A research-grade implementation of schema-less structural pre-processing. CAST reduces structural entropy by reorganizing data layout, enabling general-purpose compressors to achieve higher compression ratios and superior compression throughput on arbitrary structured and semi-structured text streams.
For more details please refer to the full paper available in this repository.
CAST is a structural pre-processor currently optimized for High-Ratio Archival and Storage Efficiency, while laying the architectural foundation for a Random Access system.
Standard stream compressors rely on finite "look-back" windows, limiting their ability to detect redundancy in verbose formats like CSV or Logs. CAST parses the input globally, separating syntax (Skeleton) from values (Variables), and reorganizes them into contiguous columnar streams.

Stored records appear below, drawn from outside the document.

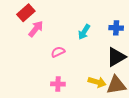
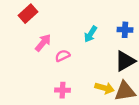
pink arrow: (36, 29) -> (43, 43), moved

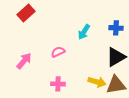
pink arrow: (43, 43) -> (24, 61), moved

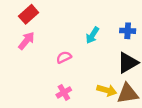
pink arrow: (24, 61) -> (26, 41), moved
pink cross: (58, 84) -> (64, 92), turned -32

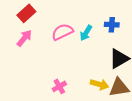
blue cross: (128, 31) -> (112, 25), moved
pink semicircle: (64, 57) -> (62, 32), moved, size x1.5

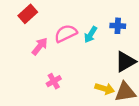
pink arrow: (24, 38) -> (40, 46), moved
pink cross: (59, 86) -> (54, 81), moved

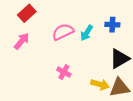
pink arrow: (40, 46) -> (22, 41), moved
pink cross: (54, 81) -> (64, 72), moved, turned -32

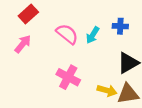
pink semicircle: (63, 32) -> (67, 34), turned 65
pink cross: (64, 72) -> (68, 77), size x1.5

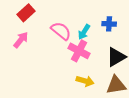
pink cross: (68, 77) -> (79, 51), moved
yellow arrow: (107, 90) -> (85, 81), moved

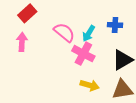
pink arrow: (21, 40) -> (22, 42), turned -36

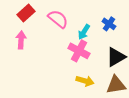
blue cross: (115, 25) -> (109, 24), turned 32
pink semicircle: (64, 32) -> (58, 19), moved

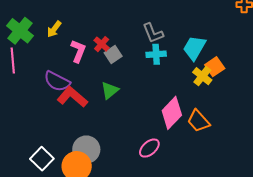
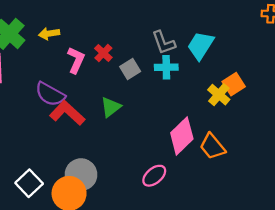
yellow arrow: (54, 29) -> (49, 34), turned 42
cyan trapezoid: (194, 48) -> (201, 45), moved
gray square: (113, 55) -> (130, 69), moved

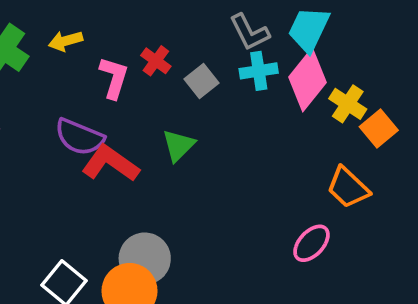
orange square: (234, 84) -> (379, 128), moved
pink diamond: (182, 136) -> (307, 80), moved
pink ellipse: (154, 176) -> (311, 243), moved

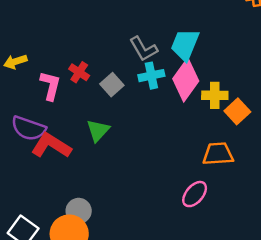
yellow cross: (348, 104) -> (215, 95), turned -30
orange trapezoid: (348, 188) -> (218, 154), turned 136
gray circle: (145, 259) -> (79, 211), size x0.7

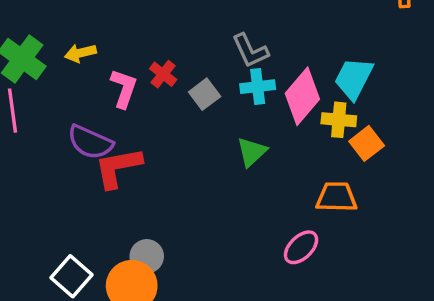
cyan trapezoid: (185, 45) -> (354, 78), moved
green triangle: (98, 131) -> (252, 152), moved
red L-shape: (51, 146) -> (118, 168), turned -48

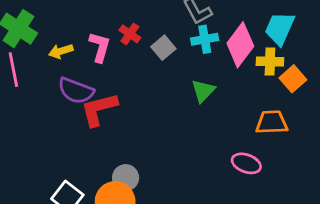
yellow arrow: (80, 53) -> (61, 51), moved
pink ellipse: (301, 247) -> (246, 163), turned 68

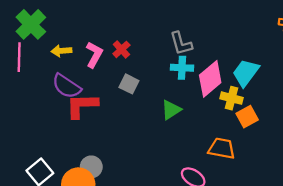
gray square: (163, 48) -> (129, 84), moved, turned -36

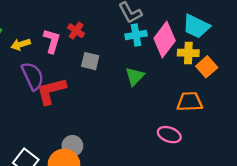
cyan trapezoid: (246, 73) -> (196, 26), turned -88
purple semicircle: (66, 86) -> (33, 76), turned -136

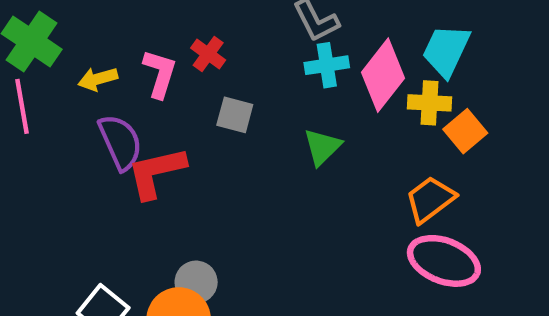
cyan trapezoid: (196, 26) -> (446, 51), turned 88
orange trapezoid: (190, 102) -> (430, 199), turned -36
pink ellipse: (169, 135) -> (444, 261), moved, size x1.5

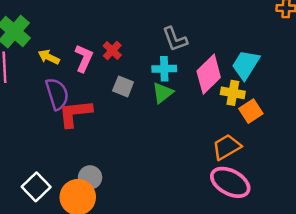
cyan cross: (327, 65) -> (164, 69), moved
yellow arrow: (98, 79) -> (49, 57), turned 35
green triangle: (322, 147) -> (163, 93), moved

- Current State (Maximum Density): By maximizing data locality, CAST enables backend compressors to achieve extreme ratios. This is ideal for Cold Storage (minimizing footprint) and Constrained Bandwidth Scenarios (e.g., reducing transfer costs for Edge-to-Cloud logging).

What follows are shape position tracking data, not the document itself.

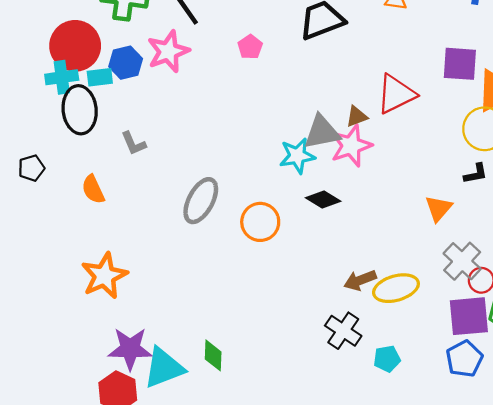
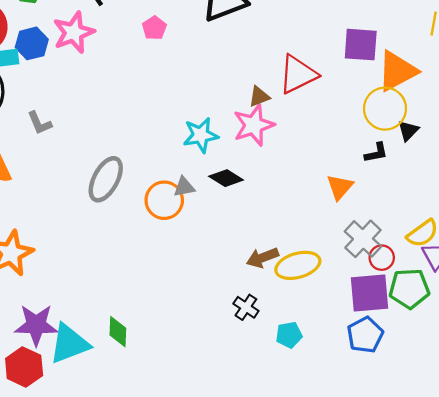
gray triangle: (322, 132) -> (184, 187), moved, size x0.6
black cross: (343, 331) -> (246, 307), size x0.7

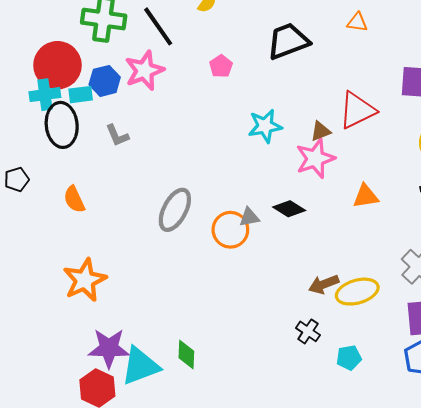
gray L-shape: (39, 123) -> (117, 135), moved
cyan star: (201, 135) -> (265, 126), moved
orange triangle: (340, 187) -> (366, 196), moved, turned 40

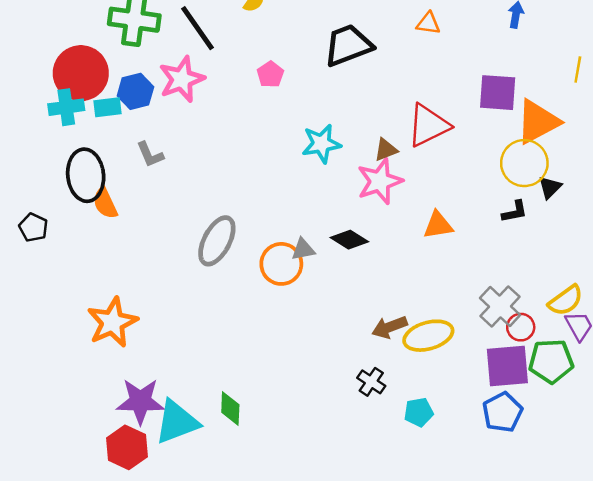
black ellipse: (62, 125) -> (86, 175), moved
black pentagon: (17, 179) -> (33, 227), moved, turned -30
orange semicircle: (74, 199) -> (105, 203), moved

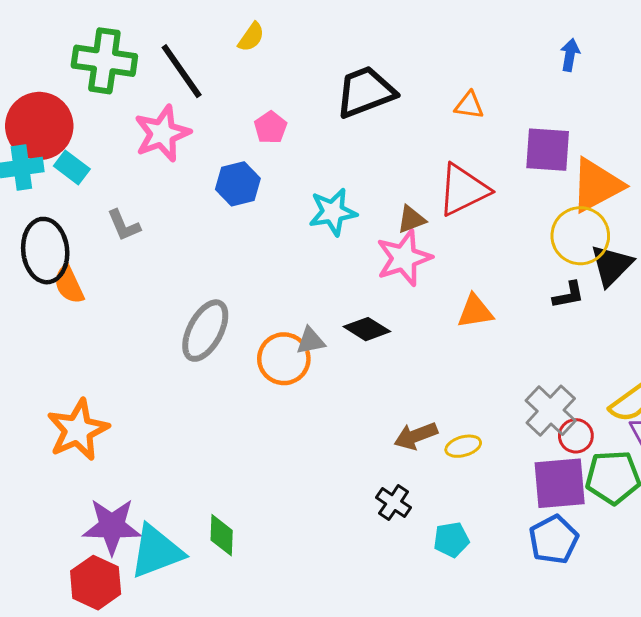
orange triangle: (428, 23) -> (469, 105), moved
blue hexagon: (135, 91) -> (238, 184), moved
cyan rectangle: (108, 107) -> (72, 168), turned 44
black triangle: (550, 187) -> (611, 265), size x1.5
yellow ellipse: (428, 336) -> (463, 446), size x0.6

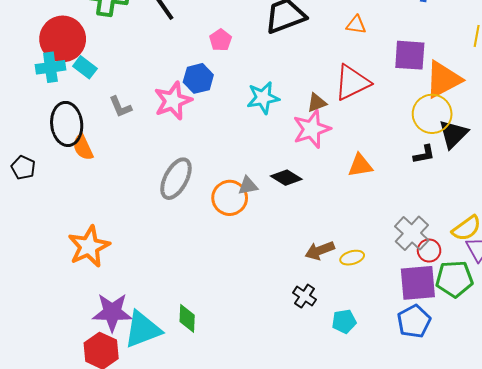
pink star: (162, 133) -> (173, 101), moved

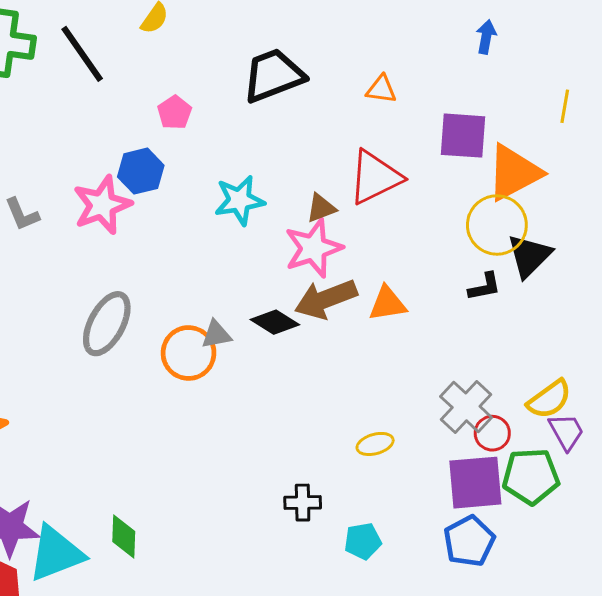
brown arrow: (320, 251) -> (326, 299), moved, size x1.4
black cross: (305, 296) -> (303, 503), turned -35

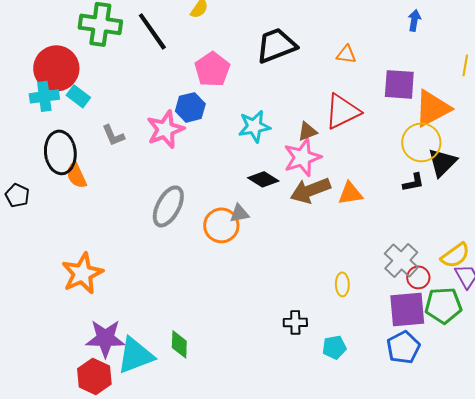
pink pentagon: (175, 112) -> (212, 69), size x1.6
black diamond: (275, 322) -> (263, 179), moved
yellow ellipse: (375, 444) -> (342, 284), turned -75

- Architectural Potential (Random Access): Unlike solid archives (e.g.,
tar.gz), CAST's internal design is inherently Block-Based. This structure lays the foundation for O(1) Indexed Random Access (see Experimental Preview below), enabling efficient partial retrieval without full decompression.

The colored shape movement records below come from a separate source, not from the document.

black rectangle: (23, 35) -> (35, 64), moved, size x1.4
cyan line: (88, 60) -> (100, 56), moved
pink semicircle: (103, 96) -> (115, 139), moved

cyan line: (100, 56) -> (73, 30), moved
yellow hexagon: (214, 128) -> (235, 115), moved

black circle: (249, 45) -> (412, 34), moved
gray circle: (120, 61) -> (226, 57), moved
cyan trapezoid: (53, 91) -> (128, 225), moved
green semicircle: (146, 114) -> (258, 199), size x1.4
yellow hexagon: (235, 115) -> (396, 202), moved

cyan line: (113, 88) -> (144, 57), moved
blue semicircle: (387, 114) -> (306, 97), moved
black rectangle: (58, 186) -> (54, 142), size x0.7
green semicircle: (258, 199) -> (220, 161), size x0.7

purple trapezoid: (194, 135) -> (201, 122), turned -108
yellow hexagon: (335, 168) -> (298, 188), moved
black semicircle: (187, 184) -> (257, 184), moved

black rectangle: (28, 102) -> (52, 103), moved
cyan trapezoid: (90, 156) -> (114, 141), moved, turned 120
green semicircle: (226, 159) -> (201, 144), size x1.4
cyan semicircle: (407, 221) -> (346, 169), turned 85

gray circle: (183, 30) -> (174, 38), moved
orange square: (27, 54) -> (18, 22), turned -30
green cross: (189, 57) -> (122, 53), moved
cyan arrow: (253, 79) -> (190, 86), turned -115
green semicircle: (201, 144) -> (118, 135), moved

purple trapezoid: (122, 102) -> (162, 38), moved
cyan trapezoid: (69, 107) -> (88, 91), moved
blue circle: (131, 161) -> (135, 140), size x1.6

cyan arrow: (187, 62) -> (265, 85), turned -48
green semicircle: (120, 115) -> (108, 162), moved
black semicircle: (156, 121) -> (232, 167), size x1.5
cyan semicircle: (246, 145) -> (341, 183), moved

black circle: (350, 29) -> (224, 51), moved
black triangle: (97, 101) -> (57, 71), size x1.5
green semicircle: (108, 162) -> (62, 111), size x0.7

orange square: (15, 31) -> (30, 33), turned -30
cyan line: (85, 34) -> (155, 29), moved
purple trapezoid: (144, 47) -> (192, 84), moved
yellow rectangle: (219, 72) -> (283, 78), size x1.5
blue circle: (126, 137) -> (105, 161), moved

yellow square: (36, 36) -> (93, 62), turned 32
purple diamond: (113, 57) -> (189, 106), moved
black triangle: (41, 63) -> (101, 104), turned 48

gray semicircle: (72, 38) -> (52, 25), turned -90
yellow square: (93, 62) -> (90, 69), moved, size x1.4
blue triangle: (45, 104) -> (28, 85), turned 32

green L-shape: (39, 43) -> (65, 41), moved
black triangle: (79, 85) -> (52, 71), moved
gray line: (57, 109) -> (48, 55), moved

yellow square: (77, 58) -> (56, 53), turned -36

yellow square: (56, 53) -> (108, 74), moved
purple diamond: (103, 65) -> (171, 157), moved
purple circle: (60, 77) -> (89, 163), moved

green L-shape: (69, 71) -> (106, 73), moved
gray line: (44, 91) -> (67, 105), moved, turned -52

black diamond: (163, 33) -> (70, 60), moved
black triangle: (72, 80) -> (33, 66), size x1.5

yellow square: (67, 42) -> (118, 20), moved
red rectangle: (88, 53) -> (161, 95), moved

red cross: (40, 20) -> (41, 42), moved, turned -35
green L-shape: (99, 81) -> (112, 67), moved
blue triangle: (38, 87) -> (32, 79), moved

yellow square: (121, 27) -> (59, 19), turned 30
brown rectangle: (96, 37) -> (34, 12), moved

This repository contains the source code and benchmarking tools used to produce the experimental results detailed in the accompanying paper.
- 🧠 Schema-less Inference: Uses an Optimized Adaptive Parser to automatically detect repetitive patterns in arbitrary structured and semi-structured text streams, operating purely on syntax without relying on file extensions or predefined schemas.
- 📦 Enhanced Compression Density: Maximizes efficiency for Cold Storage & Archival by significantly reducing disk footprint, while simultaneously optimizing Bandwidth-Limited Transmission (e.g., Edge-to-Cloud logging). Ideally paired with high-ratio backends like LZMA2 to minimize infrastructure costs.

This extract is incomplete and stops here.